Sontak, Ferlita menggeleng dan berdecak sekaligus.
“Dan! Boleh nggak, kalau kali ini kamu nggak egois? Maaf, kalau aku harus ingatkan kamu, kamu itu Daniel Marcello Sanjaya, putranya pak Agustin Reynand Sanjaya!” kata Ferlita dengan nada mulai meninggi.
“So what? Aku memang nggak bisa merubah fakta kalau aku ini anaknya pak Agustin yang itu,” sahut Daniel ogah-ogahan..
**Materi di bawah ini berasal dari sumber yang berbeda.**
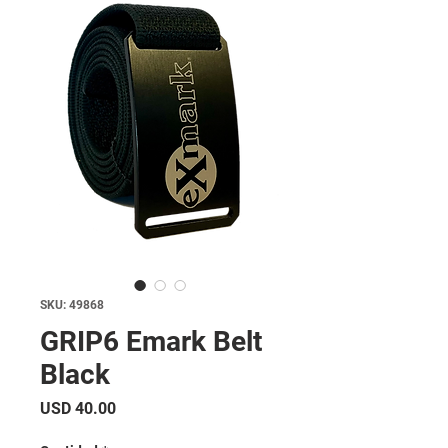
SKU: 49868
GRIP6 Emark Belt
Black
Precio
USD 40.00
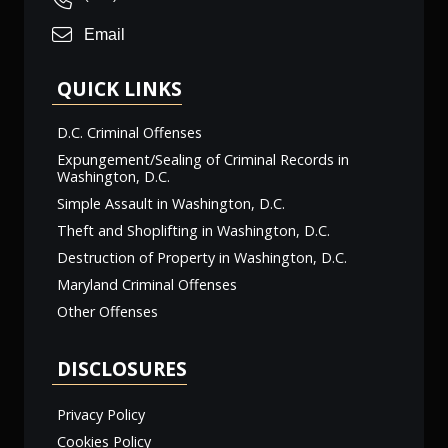
Email
QUICK LINKS
D.C. Criminal Offenses
Expungement/Sealing of Criminal Records in
Washington, D.C.
Simple Assault in Washington, D.C.
Theft and Shoplifting in Washington, D.C.
Destruction of Property in Washington, D.C.
Maryland Criminal Offenses
Other Offenses
DISCLOSURES
Privacy Policy
Cookies Policy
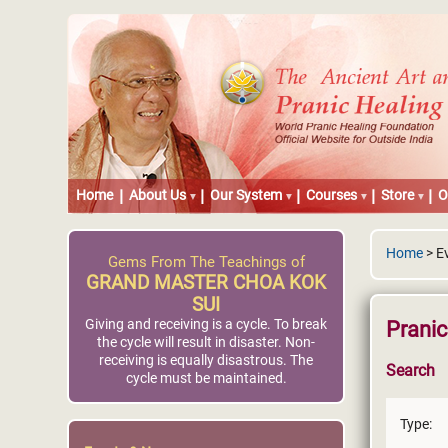
Home
About Us
Our System
Courses
Store
O
Home
> E
Gems From The Teachings of
GRAND MASTER CHOA KOK
SUI
Giving and receiving is a cycle. To break
Prani
the cycle will result in disaster. Non-
receiving is equally disastrous. The
Search
cycle must be maintained.
Type:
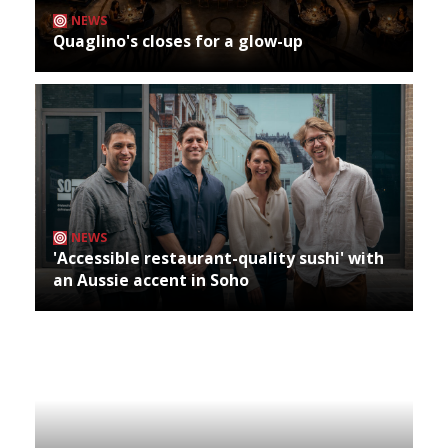
NEWS
Quaglino's closes for a glow-up
NEWS
'Accessible restaurant-quality sushi' with
an Aussie accent in Soho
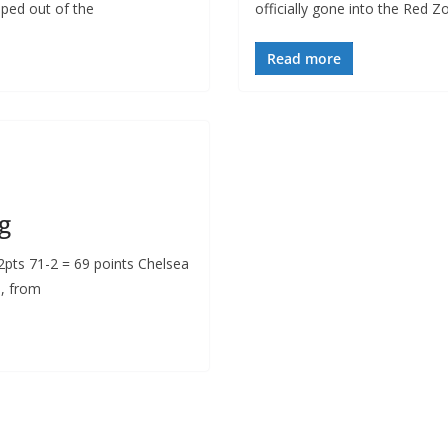
pped out of the
officially gone into the Red Z
Read more
g
ts 71-2 = 69 points Chelsea
n, from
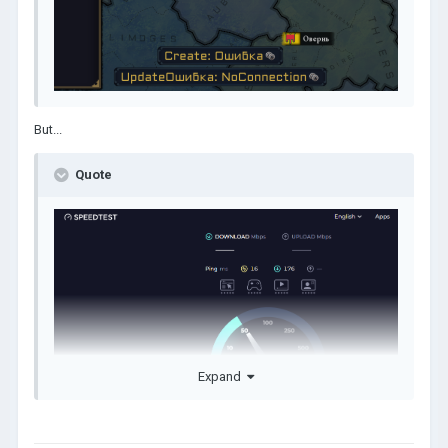
But...
Quote
Expand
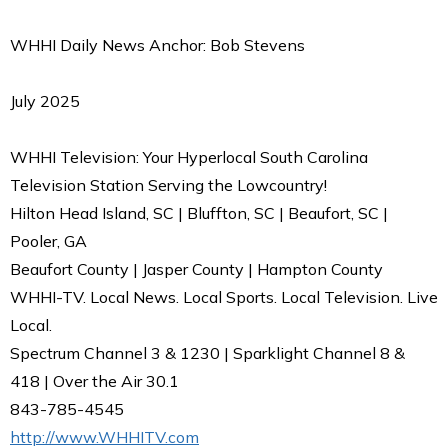
WHHI Daily News Anchor: Bob Stevens
July 2025
WHHI Television: Your Hyperlocal South Carolina
Television Station Serving the Lowcountry!
Hilton Head Island, SC | Bluffton, SC | Beaufort, SC |
Pooler, GA
Beaufort County | Jasper County | Hampton County
WHHI-TV. Local News. Local Sports. Local Television. Live
Local.
Spectrum Channel 3 & 1230 | Sparklight Channel 8 &
418 | Over the Air 30.1
843-785-4545
http://www.WHHITV.com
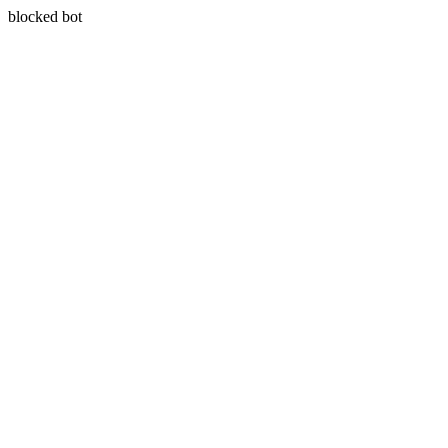
blocked bot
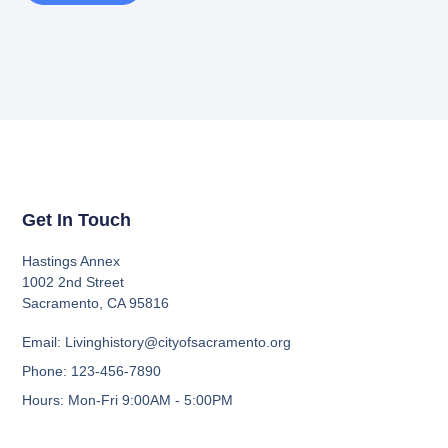
Get In Touch
Hastings Annex
1002 2nd Street
Sacramento, CA 95816
Email: Livinghistory@cityofsacramento.org
Phone: 123-456-7890
Hours: Mon-Fri 9:00AM - 5:00PM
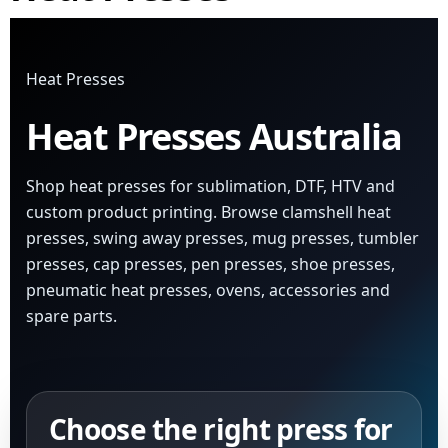
Heat Presses
Heat Presses Australia
Shop heat presses for sublimation, DTF, HTV and
custom product printing. Browse clamshell heat
presses, swing away presses, mug presses, tumbler
presses, cap presses, pen presses, shoe presses,
pneumatic heat presses, ovens, accessories and
spare parts.
Choose the right press for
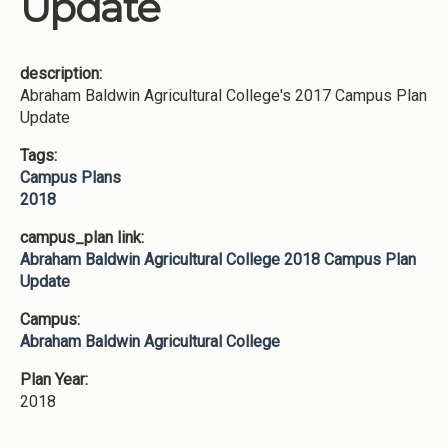
Update
description:
Abraham Baldwin Agricultural College's 2017 Campus Plan
Update
Tags:
Campus Plans
2018
campus_plan link:
Abraham Baldwin Agricultural College 2018 Campus Plan
Update
Campus:
Abraham Baldwin Agricultural College
Plan Year:
2018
Ferlita menatapnya tajam. “Apa pantas, kamu berpikir sekerdil itu? Kalau kamu menganggap itu pantas, maaf, aku kecewa kuadrat, sama kamu. You are better than this, Daniel! Kalau kamu masih berminat meneruskan hubungan ini, mustinya kamu bisa menilai dan percaya, aku seperti apa. Kamu bisa tanya ke Romi, atau terserahlah, kamu mau pakai jasa cenayang bahkan detektif, sekalipun. Tapi nggak tahu juga, sih, kalau memang kamu iseng-iseng saja, waktu mengungkapkan perasaan kamu,” tegas Ferlita, sembari menangkat telunjuknya, mencegah mencegah Daniel menginterupsi kalimatnya yang terdengar pahit.
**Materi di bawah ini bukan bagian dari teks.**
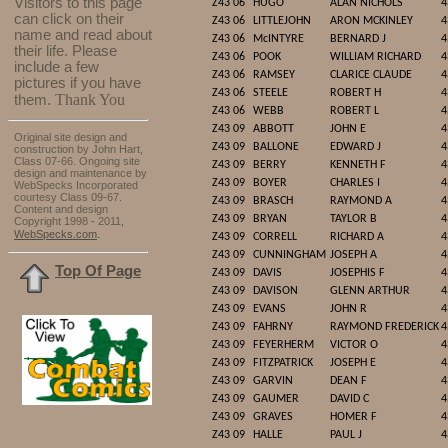
Visitors to this page
Z43 06
HUGO
ALAN NICHOLS
4
can click on their
Z43 06
LITTLEJOHN
ARON MCKINLEY
4
name and read about
Z43 06
McINTYRE
BERNARD J
4
their life. Please
Z43 06
POOK
WILLIAM RICHARD
4
include a few
Z43 06
RAMSEY
CLARICE CLAUDE
4
pictures if you have
Z43 06
STEELE
ROBERT H
4
Thank You
them.
Z43 06
WEBB
ROBERT L
4
Z43 09
ABBOTT
JOHN E
4
Original site design and
Z43 09
BALLONE
EDWARD J
4
construction by John Hart,
Class 07-66. Ongoing site
Z43 09
BERRY
KENNETH F
4
design and maintenance by
Z43 09
BOYER
CHARLES I
4
WebSpecks Incorporated
courtesy Class 09-67.
Z43 09
BRASCH
RAYMOND A
4
Content and design
Z43 09
BRYAN
TAYLOR B
4
Copyright 1998 - 2011,
.
WebSpecks.com
Z43 09
CORRELL
RICHARD A
4
Z43 09
CUNNINGHAM
JOSEPH A
4
Top Of Page
Z43 09
DAVIS
JOSEPHIS F
4
Z43 09
DAVISON
GLENN ARTHUR
4
Z43 09
EVANS
JOHN R
4
Z43 09
FAHRNY
RAYMOND FREDERICK
4
Z43 09
FEYERHERM
VICTOR O
4
Z43 09
FITZPATRICK
JOSEPH E
4
Z43 09
GARVIN
DEAN F
4
Z43 09
GAUMER
DAVID C
4
Z43 09
GRAVES
HOMER F
4
Z43 09
HALLE
PAUL J
4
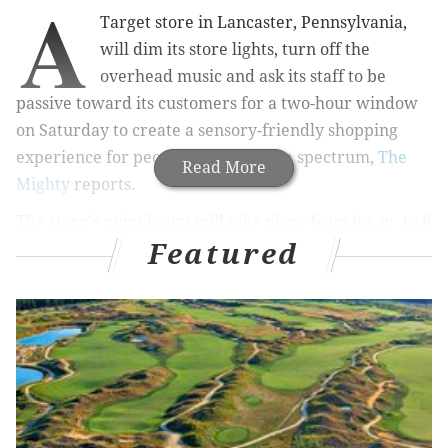
A
Target store in Lancaster, Pennsylvania,
will dim its store lights, turn off the
overhead music and ask its staff to be
passive toward its customers for a two-hour window
on Saturday to create a sensory-friendly shopping
experience for people on the autism spectrum,
The
Read More
Mighty
reports.
The store's quiet hours will take place from 6 a.m. to 8
Featured
a.m. on Dec. 10. People with autism often have
trouble coping with overstimulation, which can be
caused by loud noises, long lines and crowds and can
turn an already hectic holiday shopping trip into a
nightmare.
Free Starbucks coffee will also be given out to adults
during the event hours.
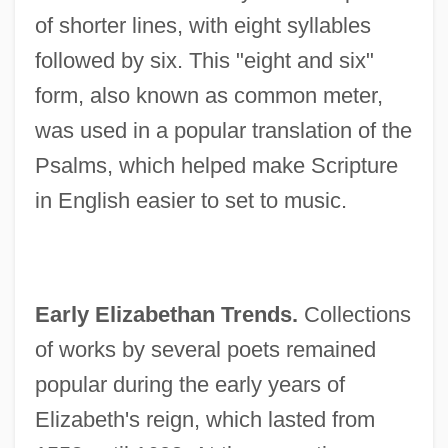
of shorter lines, with eight syllables
followed by six. This "eight and six"
form, also known as common meter,
was used in a popular translation of the
Psalms, which helped make Scripture
in English easier to set to music.
Early Elizabethan Trends.
Collections
of works by several poets remained
popular during the early years of
Elizabeth's reign, which lasted from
“Sebentar, aku belum selesai ngomong, nggak apa, kok. Nggak apa, mungkin menurutmu, aku layak kamu perlakukan begitu. Aku siapa sih, dibandingkan sama kebesaran nama seorang Daniel Marcello Sanjaya? Anggap tiga minggu lebih ini, semacam halusinasi saja. Jangan terbeban, Daniel. Aku sudah biasa kok, dikecewakan sama orang ataupun keadaan,” tambah Ferlita.
Daniel tak bisa lagi berdiam diri.
“Udah kelar, ngerendahin diri sendiri? Udah puas, nyudutin aku, Fei?” Daniel menekan suaranya yang tak kalah getir. Apa tadi yang didengarnya itu? Sudah biasa dikecewakan? Daniel sungguh berharap dia salah dengar dan Ferlita hanya terlalu emosi saja.
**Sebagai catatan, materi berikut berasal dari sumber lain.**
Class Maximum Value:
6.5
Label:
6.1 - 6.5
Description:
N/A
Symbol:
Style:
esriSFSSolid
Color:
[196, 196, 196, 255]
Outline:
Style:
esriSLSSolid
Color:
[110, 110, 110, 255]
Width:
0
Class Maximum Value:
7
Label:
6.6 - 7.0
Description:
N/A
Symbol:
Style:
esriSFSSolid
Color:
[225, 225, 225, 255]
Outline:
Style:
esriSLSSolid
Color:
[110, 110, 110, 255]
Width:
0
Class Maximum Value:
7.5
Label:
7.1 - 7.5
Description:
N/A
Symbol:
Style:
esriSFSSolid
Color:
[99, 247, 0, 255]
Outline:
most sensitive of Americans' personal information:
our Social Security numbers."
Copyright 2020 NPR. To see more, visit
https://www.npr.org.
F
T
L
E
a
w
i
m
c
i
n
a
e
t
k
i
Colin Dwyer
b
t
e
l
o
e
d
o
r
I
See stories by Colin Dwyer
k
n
Ferlita bungkam. Dengan kasar, ditariknya tangannya dari genggaman Daniel, namun Daniel langsung meraihnya kembali. Daniel justru menyentuh pipi Ferlita dengan tangannya yang satu lagi.
“Fei, lihat aku baik-baik! Apa yang kamu lihat? Si b******k, yang mau mempermainkan perasaan kamu dengan cinta sesaat? Atau orang yang benar-benar mengharapkan kamu? Jawab aku, Fei. Jawab yang jujur,” bisik Daniel. Dihujamkannya tatapan matanya tepat ke sepasang bola mata Ferlita.